Both Sri Lanka and Maldives were damaged by a massive tsunami triggered by a major earthquake that occurred off Sumatra in 2004. Likely in thanks for Japanese assistance following the 2004 quake, both countries sent relief goods to the districts hit hard by the Great East Japan Earthquake. Sri Lanka sent tea, its specialty, while Maldives sent between 600,000 and 700,000 cans of tuna.
The Indian Ocean is known for its fishing grounds. A tuna cannery was built in Maldives with financial assistance from Japan.

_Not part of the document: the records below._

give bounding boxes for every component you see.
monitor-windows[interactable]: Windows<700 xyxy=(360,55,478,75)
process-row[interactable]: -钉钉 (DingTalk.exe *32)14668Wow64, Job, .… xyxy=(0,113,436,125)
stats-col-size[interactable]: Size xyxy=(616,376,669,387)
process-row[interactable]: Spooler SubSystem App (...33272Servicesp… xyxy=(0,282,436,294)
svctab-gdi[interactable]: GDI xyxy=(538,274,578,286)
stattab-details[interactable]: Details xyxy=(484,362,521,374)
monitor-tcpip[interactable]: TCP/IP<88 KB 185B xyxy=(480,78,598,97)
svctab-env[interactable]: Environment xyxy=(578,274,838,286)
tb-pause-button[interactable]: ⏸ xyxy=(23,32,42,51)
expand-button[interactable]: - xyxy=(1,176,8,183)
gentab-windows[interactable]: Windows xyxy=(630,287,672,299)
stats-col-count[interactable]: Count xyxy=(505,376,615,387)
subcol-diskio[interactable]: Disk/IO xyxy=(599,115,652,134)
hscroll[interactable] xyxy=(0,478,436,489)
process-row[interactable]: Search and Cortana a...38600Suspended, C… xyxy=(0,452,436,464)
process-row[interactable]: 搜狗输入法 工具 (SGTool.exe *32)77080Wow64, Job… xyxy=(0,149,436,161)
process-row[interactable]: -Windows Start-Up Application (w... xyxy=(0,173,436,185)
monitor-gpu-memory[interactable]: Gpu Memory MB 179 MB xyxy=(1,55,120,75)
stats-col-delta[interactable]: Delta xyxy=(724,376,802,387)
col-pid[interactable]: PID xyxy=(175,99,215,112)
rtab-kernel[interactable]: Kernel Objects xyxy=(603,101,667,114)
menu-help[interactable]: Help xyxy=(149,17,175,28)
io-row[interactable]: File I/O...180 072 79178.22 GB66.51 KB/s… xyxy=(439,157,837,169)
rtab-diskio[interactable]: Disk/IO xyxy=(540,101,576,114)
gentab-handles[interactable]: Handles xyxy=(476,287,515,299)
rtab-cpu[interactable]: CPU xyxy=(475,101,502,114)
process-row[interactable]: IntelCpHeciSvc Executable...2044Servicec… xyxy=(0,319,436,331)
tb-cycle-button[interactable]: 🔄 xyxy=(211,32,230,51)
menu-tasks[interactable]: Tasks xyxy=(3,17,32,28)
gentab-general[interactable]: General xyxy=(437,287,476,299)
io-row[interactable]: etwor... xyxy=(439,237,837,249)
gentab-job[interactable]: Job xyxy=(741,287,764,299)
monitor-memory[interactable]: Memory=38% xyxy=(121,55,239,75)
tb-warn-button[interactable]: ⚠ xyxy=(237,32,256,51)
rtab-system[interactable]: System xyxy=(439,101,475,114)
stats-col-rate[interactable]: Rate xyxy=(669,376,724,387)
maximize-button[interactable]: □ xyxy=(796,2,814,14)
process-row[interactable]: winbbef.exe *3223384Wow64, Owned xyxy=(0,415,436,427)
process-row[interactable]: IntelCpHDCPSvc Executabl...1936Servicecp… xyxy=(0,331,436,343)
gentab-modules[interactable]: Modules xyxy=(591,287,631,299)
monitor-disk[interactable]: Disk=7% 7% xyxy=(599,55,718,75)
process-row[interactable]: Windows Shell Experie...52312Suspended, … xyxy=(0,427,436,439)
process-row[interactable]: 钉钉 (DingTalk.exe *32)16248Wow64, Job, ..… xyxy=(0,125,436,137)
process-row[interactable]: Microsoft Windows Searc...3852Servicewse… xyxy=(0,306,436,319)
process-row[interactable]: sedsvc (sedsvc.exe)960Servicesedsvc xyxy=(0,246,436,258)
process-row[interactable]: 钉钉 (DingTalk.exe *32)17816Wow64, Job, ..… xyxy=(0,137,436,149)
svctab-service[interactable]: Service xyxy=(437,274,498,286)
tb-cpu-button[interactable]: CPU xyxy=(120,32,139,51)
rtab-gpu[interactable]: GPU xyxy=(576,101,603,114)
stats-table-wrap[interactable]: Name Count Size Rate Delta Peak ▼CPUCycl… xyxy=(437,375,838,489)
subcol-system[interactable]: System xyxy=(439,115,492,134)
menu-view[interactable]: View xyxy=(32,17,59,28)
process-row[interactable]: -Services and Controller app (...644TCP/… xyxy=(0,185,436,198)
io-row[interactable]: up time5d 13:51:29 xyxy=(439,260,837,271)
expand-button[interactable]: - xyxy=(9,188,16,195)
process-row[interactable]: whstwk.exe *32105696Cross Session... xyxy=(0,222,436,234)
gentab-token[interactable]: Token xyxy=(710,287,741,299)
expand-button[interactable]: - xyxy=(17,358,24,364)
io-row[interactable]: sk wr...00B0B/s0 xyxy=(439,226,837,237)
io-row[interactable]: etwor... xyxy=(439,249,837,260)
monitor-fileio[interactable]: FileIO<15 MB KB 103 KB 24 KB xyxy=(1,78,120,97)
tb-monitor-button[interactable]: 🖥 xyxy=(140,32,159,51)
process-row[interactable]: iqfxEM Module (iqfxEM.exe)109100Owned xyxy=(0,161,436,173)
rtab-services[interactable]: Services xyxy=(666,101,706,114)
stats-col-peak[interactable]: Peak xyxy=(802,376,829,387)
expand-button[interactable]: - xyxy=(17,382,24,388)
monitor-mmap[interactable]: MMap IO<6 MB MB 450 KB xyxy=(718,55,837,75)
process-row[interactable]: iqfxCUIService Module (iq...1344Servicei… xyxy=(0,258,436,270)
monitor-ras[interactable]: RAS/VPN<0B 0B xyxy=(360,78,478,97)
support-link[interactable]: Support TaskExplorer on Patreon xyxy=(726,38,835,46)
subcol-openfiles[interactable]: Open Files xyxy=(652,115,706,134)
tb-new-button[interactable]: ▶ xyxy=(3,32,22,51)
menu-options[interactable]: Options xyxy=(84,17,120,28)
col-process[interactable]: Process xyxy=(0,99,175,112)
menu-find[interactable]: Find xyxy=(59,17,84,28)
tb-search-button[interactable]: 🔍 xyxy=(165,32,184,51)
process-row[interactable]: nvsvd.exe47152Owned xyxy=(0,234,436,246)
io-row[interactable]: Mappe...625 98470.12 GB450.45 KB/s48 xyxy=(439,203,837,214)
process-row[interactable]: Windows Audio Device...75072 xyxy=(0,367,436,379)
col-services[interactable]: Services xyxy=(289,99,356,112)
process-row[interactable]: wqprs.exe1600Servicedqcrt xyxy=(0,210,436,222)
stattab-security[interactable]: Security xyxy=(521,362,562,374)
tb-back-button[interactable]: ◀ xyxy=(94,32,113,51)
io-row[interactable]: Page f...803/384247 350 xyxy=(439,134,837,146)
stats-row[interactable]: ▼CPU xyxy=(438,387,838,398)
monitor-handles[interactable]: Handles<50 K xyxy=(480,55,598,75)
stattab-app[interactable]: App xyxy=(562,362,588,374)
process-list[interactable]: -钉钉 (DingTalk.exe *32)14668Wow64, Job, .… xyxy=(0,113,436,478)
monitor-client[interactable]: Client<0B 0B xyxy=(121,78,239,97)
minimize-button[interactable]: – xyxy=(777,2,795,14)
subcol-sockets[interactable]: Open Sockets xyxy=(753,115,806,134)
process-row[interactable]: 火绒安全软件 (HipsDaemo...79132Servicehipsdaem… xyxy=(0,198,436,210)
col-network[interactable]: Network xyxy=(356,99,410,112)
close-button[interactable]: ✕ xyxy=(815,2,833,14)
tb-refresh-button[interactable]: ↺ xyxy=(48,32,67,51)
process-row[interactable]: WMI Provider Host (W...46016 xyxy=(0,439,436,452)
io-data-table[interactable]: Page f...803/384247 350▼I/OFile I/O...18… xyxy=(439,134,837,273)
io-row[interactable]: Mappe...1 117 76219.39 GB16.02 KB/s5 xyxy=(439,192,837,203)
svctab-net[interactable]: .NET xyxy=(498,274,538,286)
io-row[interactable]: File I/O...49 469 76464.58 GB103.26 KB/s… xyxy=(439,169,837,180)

The amount of canned tuna sent to the disaster-affected districts is equivalent to at least two cans per Maldivian, and is more than could be transported to Japan in a single flight.
Maldives is also worried about the accident at Tokyo Electric Power Co.'s Fukushima No. 1 nuclear power plant.
This is because the country, having a level terrain--its highest point of land is only 2.4 meters above sea level--may see its territory disappear if global warming causes the sea level to rise or the coral reefs that encompass the territory to die out.
In the wake of the nuclear crisis at the Fukushima plant, the worldwide drive for promoting nuclear power--relied on as a clean energy that does not generate greenhouse gases--is likely to lose steam.
Packed tightly in the tuna cans is hope that the nuclear crisis will be brought under control and a desire to protect the garland of islands surrounded by the cobalt blue sea.